We also compared our approach with that of deep learning-based models. Tian et al. (14) and He et al. (44) developed convolutional NNs and used computed tomography images as input. However, since our clinical data were in tabular form, not as images, we could not use the exact same method. Instead, we applied a relatively simpler architecture named multilayer perceptron to evaluate the performance of the NN in our data set (Fig. S1C). Using the genes selected in the frequency model, we trained a multilayer perceptron on our data set. The AUC was 0.925 for the training data and 0.588 for the test data (Fig. S2B). We also trained another NN using the genes selected in the evidence-based model, and its AUC was 0.857 for the training data and 0.585 for the test data (Fig. S2C). Thus, our TAN-based methods performed better than NN based methods in terms of accuracy without overfitting.
Our approach is robust with an external data set
Finally, to further support the robustness of our approach, we used different data sets for training/testing a new TAN model. Specifically, we used the cohort data of Rizvi et al. (7) for training/testing and the cohort data from Hellman et al. (21) for evaluating the external validity of the model. However, the cohort data from Rizvi et al. only included adenocarcinoma, whereas that from Hellman et al. also included other subtypes. Therefore, we limited our analysis to lung adenocarcinoma patients and used the cohort from Rizvi et al. in model reconstruction and the cohort from Hellman et al. as external data. TP53, PTPRD, SMARCA4, PTPRT, KMT2C, KRAS, STK11, KEAP1, EPHA3, EGFR, and RBM10 were the most frequently mutated genes (>10%) in the training cohort and were used to build the new TAN model (Fig. S3A).
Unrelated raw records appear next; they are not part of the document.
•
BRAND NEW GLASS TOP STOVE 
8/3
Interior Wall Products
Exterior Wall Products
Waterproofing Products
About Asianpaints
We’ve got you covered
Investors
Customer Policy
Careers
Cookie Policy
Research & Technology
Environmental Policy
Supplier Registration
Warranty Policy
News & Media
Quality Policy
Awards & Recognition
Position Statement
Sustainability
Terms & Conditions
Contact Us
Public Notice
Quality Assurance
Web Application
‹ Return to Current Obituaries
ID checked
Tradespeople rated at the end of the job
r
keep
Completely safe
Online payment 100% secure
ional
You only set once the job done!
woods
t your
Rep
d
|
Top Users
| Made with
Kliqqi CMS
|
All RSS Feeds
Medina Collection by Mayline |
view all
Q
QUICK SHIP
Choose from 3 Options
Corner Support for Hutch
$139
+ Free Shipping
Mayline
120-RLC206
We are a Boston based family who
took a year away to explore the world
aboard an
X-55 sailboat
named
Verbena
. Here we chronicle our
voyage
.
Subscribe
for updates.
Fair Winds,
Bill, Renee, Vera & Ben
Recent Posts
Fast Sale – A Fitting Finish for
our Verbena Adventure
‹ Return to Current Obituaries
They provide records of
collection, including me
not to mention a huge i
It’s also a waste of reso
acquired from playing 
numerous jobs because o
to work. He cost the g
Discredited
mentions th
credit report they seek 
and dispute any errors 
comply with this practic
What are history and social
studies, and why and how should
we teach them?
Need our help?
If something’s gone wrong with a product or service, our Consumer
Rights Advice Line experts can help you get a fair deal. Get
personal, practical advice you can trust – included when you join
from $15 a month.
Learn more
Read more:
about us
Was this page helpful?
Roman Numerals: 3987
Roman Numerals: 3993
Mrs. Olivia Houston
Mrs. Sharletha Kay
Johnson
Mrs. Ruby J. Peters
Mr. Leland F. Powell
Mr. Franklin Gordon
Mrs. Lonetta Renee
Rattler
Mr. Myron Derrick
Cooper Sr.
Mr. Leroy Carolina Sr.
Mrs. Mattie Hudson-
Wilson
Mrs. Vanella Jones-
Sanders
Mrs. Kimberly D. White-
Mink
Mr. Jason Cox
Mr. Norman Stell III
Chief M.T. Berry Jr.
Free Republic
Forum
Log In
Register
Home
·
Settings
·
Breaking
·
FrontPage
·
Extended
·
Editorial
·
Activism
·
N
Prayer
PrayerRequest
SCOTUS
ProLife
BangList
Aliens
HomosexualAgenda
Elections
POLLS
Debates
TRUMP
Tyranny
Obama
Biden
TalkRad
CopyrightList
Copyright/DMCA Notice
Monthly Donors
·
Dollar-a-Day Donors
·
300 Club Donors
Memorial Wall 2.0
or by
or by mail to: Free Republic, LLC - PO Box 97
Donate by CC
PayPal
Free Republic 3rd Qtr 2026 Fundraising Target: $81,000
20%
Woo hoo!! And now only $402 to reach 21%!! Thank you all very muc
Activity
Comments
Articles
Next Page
The AUCs for the frequency-based model were 0.841 for the training data and 0.732 for the test data. The AUC for the external validation cohort was 0.740 (Fig. S4A), which shows the generalizability of our approach.
Meanwhile, the AUCs for the evidence-based model (Fig. S3B) were 0.792 for the training data and 0.770 for the test data. The AUC for the external validation cohort was 0.635 (Fig. S4B). The reason behind this might be that clinical knowledge for overall lung cancer was not appropriate to this adenocarcinoma-specific subpopulation. Still, the evidence-based model was more accurate than those from previous reports (Fig. S2) (14, 44, 45).
Discussion
Most prior attempts to predict immunotherapy responses have used ML-based approaches (13–15), which are complex “black-box” systems that cannot handle missing data. Moreover, they require all the clinical and molecular information to be provided as input. However, such data are often difficult to obtain, especially in hospitals with limited resources, which hampers the clinical application of these models. In addition, transparency and clinical validation are necessary to achieve reliable medical AI (16). Therefore, we sought to develop an interpretable and robust model that predicts NSCLC patient responses to immunotherapy. We used clinical information, selected genetic variant data based on frequency- and evidence-based approaches, and established optimized TAN models. Our approach is comparable with, or even superior to, several cutting-edge ML methods (14, 44, 45), while retaining explainability. It provides clinically informative predictions even when data are limited (Fig. 5), as this is quite common in clinical settings. Furthermore, because this model only computes conditional probabilities based on Bayes’ theorem (46), it is possible, if necessary, to control which nodes should (or should not) have connections, using a “white list” (or “black list”) based on expert knowledge. Our models could also be used to generate hypotheses for future research. For instance, our inferences based on limited data (Fig. 5) are consistent with the findings of recent reports (28, 30). This suggests that, by using more clinical samples with diverse genetic profiles, our approach may reveal new therapeutic targets, providing an invaluable resource for both clinical and basic medicine.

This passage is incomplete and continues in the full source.